(THE DATA):
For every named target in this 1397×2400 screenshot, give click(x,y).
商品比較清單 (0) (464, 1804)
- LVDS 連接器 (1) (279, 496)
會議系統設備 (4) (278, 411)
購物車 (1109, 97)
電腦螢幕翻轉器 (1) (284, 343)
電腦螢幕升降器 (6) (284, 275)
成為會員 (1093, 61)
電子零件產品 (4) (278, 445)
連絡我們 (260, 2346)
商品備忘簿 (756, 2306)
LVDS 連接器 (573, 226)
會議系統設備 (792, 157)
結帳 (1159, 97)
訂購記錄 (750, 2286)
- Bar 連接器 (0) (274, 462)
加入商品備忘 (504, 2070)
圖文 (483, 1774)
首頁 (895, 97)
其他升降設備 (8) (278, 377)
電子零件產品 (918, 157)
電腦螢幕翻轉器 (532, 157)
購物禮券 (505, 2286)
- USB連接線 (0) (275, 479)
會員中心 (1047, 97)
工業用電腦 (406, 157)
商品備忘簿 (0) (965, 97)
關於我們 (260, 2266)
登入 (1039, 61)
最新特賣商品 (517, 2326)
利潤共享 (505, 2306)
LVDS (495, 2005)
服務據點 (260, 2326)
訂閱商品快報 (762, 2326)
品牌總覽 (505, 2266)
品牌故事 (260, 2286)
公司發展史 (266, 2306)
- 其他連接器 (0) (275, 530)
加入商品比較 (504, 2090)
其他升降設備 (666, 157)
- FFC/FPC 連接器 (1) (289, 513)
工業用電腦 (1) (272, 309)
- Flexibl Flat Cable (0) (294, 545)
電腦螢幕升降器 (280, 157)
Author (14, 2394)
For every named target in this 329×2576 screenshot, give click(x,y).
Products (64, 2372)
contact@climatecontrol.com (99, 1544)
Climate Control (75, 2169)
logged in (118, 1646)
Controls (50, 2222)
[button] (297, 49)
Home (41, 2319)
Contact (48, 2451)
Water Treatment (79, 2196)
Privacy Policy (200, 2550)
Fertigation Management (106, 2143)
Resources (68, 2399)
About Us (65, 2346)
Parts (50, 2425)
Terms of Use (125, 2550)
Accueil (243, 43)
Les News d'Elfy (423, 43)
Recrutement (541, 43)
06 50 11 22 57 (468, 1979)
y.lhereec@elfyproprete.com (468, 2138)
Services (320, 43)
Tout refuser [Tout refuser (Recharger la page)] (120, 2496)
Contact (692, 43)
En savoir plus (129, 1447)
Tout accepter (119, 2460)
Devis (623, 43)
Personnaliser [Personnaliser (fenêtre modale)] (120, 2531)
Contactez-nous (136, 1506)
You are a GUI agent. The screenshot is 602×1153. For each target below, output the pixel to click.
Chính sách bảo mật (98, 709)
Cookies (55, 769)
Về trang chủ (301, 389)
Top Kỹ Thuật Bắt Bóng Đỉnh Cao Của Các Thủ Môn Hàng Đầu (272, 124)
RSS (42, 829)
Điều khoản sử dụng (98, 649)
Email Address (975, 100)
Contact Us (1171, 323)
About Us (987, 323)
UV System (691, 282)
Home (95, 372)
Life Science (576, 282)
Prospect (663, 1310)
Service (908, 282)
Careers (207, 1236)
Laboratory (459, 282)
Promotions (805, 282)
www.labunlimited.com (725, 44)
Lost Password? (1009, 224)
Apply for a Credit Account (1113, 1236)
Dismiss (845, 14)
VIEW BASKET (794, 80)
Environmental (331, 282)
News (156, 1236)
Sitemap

(ASSIGNMENT): Write out the entries above once more, without altering anything.

(RESPONSE):
For every named target in this 1397×2400 screenshot, give click(x,y).
商品比較清單 (0) (464, 1804)
- LVDS 連接器 (1) (279, 496)
會議系統設備 (4) (278, 411)
購物車 (1109, 97)
電腦螢幕翻轉器 (1) (284, 343)
電腦螢幕升降器 (6) (284, 275)
成為會員 (1093, 61)
電子零件產品 (4) (278, 445)
連絡我們 (260, 2346)
商品備忘簿 (756, 2306)
LVDS 連接器 (573, 226)
會議系統設備 (792, 157)
結帳 (1159, 97)
訂購記錄 (750, 2286)
- Bar 連接器 (0) (274, 462)
加入商品備忘 (504, 2070)
圖文 (483, 1774)
首頁 (895, 97)
其他升降設備 (8) (278, 377)
電子零件產品 (918, 157)
電腦螢幕翻轉器 (532, 157)
購物禮券 (505, 2286)
- USB連接線 (0) (275, 479)
會員中心 (1047, 97)
工業用電腦 (406, 157)
商品備忘簿 (0) (965, 97)
關於我們 (260, 2266)
登入 (1039, 61)
最新特賣商品 (517, 2326)
利潤共享 (505, 2306)
LVDS (495, 2005)
服務據點 (260, 2326)
訂閱商品快報 (762, 2326)
品牌總覽 (505, 2266)
品牌故事 (260, 2286)
公司發展史 (266, 2306)
- 其他連接器 (0) (275, 530)
加入商品比較 (504, 2090)
其他升降設備 (666, 157)
- FFC/FPC 連接器 (1) (289, 513)
工業用電腦 (1) (272, 309)
- Flexibl Flat Cable (0) (294, 545)
電腦螢幕升降器 (280, 157)
Author (14, 2394)
For every named target in this 329×2576 screenshot, give click(x,y).
Products (64, 2372)
contact@climatecontrol.com (99, 1544)
Climate Control (75, 2169)
logged in (118, 1646)
Controls (50, 2222)
[button] (297, 49)
Home (41, 2319)
Contact (48, 2451)
Water Treatment (79, 2196)
Privacy Policy (200, 2550)
Fertigation Management (106, 2143)
Resources (68, 2399)
About Us (65, 2346)
Parts (50, 2425)
Terms of Use (125, 2550)
Accueil (243, 43)
Les News d'Elfy (423, 43)
Recrutement (541, 43)
06 50 11 22 57 (468, 1979)
y.lhereec@elfyproprete.com (468, 2138)
Services (320, 43)
Tout refuser [Tout refuser (Recharger la page)] (120, 2496)
Contact (692, 43)
En savoir plus (129, 1447)
Tout accepter (119, 2460)
Devis (623, 43)
Personnaliser [Personnaliser (fenêtre modale)] (120, 2531)
Contactez-nous (136, 1506)
You are a GUI agent. The screenshot is 602×1153. For each target below, output the pixel to click.
Chính sách bảo mật (98, 709)
Cookies (55, 769)
Về trang chủ (301, 389)
Top Kỹ Thuật Bắt Bóng Đỉnh Cao Của Các Thủ Môn Hàng Đầu (272, 124)
RSS (42, 829)
Điều khoản sử dụng (98, 649)
Email Address (975, 100)
Contact Us (1171, 323)
About Us (987, 323)
UV System (691, 282)
Home (95, 372)
Life Science (576, 282)
Prospect (663, 1310)
Service (908, 282)
Careers (207, 1236)
Laboratory (459, 282)
Promotions (805, 282)
www.labunlimited.com (725, 44)
Lost Password? (1009, 224)
Apply for a Credit Account (1113, 1236)
Dismiss (845, 14)
VIEW BASKET (794, 80)
Environmental (331, 282)
News (156, 1236)
Sitemap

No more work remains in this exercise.